Collected data entries:
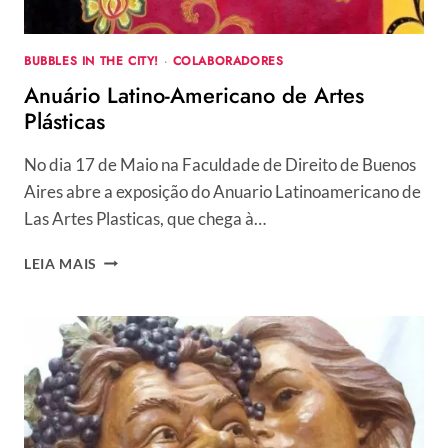
BUBBLES IN THE CITY!
·
COLABORADORES
Anuário Latino-Americano de Artes
Plásticas
No dia 17 de Maio na Faculdade de Direito de Buenos
Aires abre a exposição do Anuario Latinoamericano de
Las Artes Plasticas, que chega à…
ANUÁRIO
LEIA MAIS
LATINO-
AMERICANO
DE
ARTES
PLÁSTICAS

What is required: For the entries above, return an exact copy that omits the images.

Task result:
BUBBLES IN THE CITY!
·
COLABORADORES
Anuário Latino-Americano de Artes
Plásticas
No dia 17 de Maio na Faculdade de Direito de Buenos
Aires abre a exposição do Anuario Latinoamericano de
Las Artes Plasticas, que chega à…
ANUÁRIO
LEIA MAIS
LATINO-
AMERICANO
DE
ARTES
PLÁSTICAS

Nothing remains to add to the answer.